==== EXERCISE MATERIALS ====

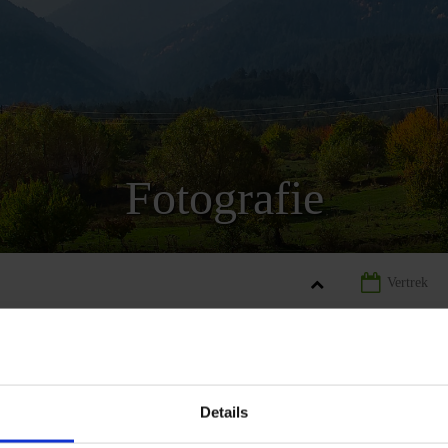
Fotografie
RIJE
LANDINFORMATIE BULGARIJE
FOTOGRAFIE BULGARIJ
Details
REIZEN
LANDINFORMATIE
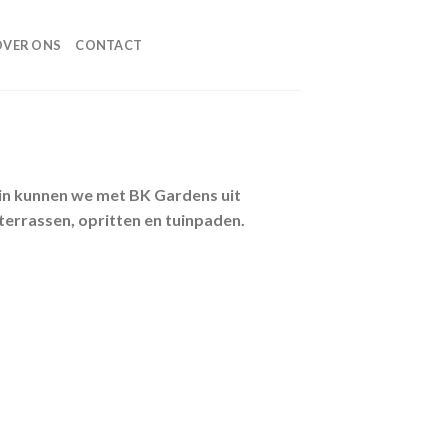
OVER ONS
CONTACT
rin kunnen we met BK Gardens uit
errassen, opritten en tuinpaden.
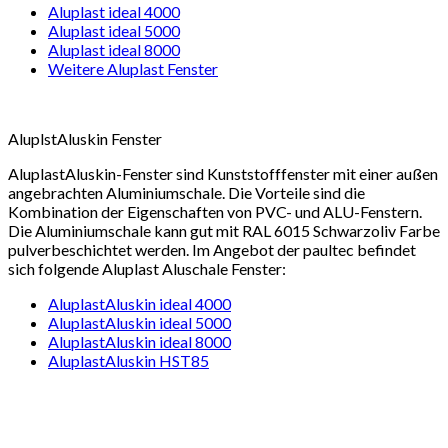
Aluplast ideal 4000
Aluplast ideal 5000
Aluplast ideal 8000
Weitere Aluplast Fenster
AluplstAluskin Fenster
AluplastAluskin-Fenster sind Kunststofffenster mit einer außen
angebrachten Aluminiumschale. Die Vorteile sind die
Kombination der Eigenschaften von PVC- und ALU-Fenstern.
Die Aluminiumschale kann gut mit RAL 6015 Schwarzoliv Farbe
pulverbeschichtet werden. Im Angebot der paultec befindet
sich folgende Aluplast Aluschale Fenster:
AluplastAluskin ideal 4000
AluplastAluskin ideal 5000
AluplastAluskin ideal 8000
AluplastAluskin HST85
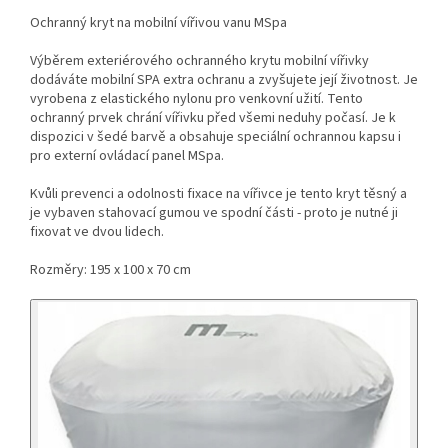
Ochranný kryt na mobilní vířivou vanu MSpa
Výběrem exteriérového ochranného krytu mobilní vířivky
dodáváte mobilní SPA extra ochranu a zvyšujete její životnost. Je
vyrobena z elastického nylonu pro venkovní užití. Tento
ochranný prvek chrání vířivku před všemi neduhy počasí. Je k
dispozici v šedé barvě a obsahuje speciální ochrannou kapsu i
pro externí ovládací panel MSpa.
Kvůli prevenci a odolnosti fixace na vířivce je tento kryt těsný a
je vybaven stahovací gumou ve spodní části - proto je nutné ji
fixovat ve dvou lidech.
Rozměry: 195 x 100 x 70 cm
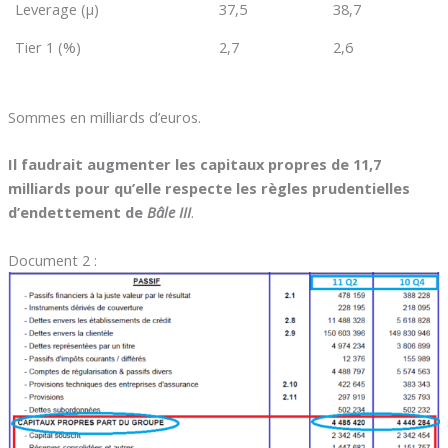
Leverage (µ)
37,5
38,7
Tier 1 (%)
2,7
2,6
Sommes en milliards d’euros.
Il faudrait augmenter les capitaux propres de 11,7
milliards pour qu’elle respecte les règles prudentielles
d’endettement de
Bâle III
.
Document 2 :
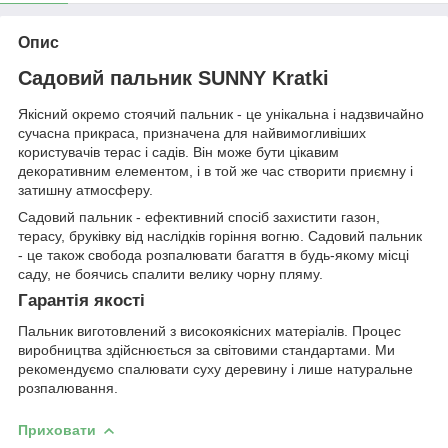
Опис
Садовий пальник SUNNY Kratki
Якісний окремо стоячий пальник - це унікальна і надзвичайно
сучасна прикраса, призначена для найвимогливіших
користувачів терас і садів. Він може бути цікавим
декоративним елементом, і в той же час створити приємну і
затишну атмосферу.
Садовий пальник - ефективний спосіб захистити газон,
терасу, бруківку від наслідків горіння вогню. Садовий пальник
- це також свобода розпалювати багаття в будь-якому місці
саду, не боячись спалити велику чорну пляму.
Гарантія якості
Пальник виготовлений з високоякісних матеріалів. Процес
виробництва здійснюється за світовими стандартами. Ми
рекомендуємо спалювати суху деревину і лише натуральне
розпалювання.
Приховати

====

EXERCISE DIRECTIONS: Extract, word for word, each line from the one that contains "fixovat ve dvou lidech." through the final line of the data above. Leave the pictures out.

THE COMPLETED TASK:
fixovat ve dvou lidech.
Rozměry: 195 x 100 x 70 cm
Leverage (µ)
37,5
38,7
Tier 1 (%)
2,7
2,6
Sommes en milliards d’euros.
Il faudrait augmenter les capitaux propres de 11,7
milliards pour qu’elle respecte les règles prudentielles
d’endettement de
Bâle III
.
Document 2 :
Опис
Садовий пальник SUNNY Kratki
Якісний окремо стоячий пальник - це унікальна і надзвичайно
сучасна прикраса, призначена для найвимогливіших
користувачів терас і садів. Він може бути цікавим
декоративним елементом, і в той же час створити приємну і
затишну атмосферу.
Садовий пальник - ефективний спосіб захистити газон,
терасу, бруківку від наслідків горіння вогню. Садовий пальник
- це також свобода розпалювати багаття в будь-якому місці
саду, не боячись спалити велику чорну пляму.
Гарантія якості
Пальник виготовлений з високоякісних матеріалів. Процес
виробництва здійснюється за світовими стандартами. Ми
рекомендуємо спалювати суху деревину і лише натуральне
розпалювання.
Приховати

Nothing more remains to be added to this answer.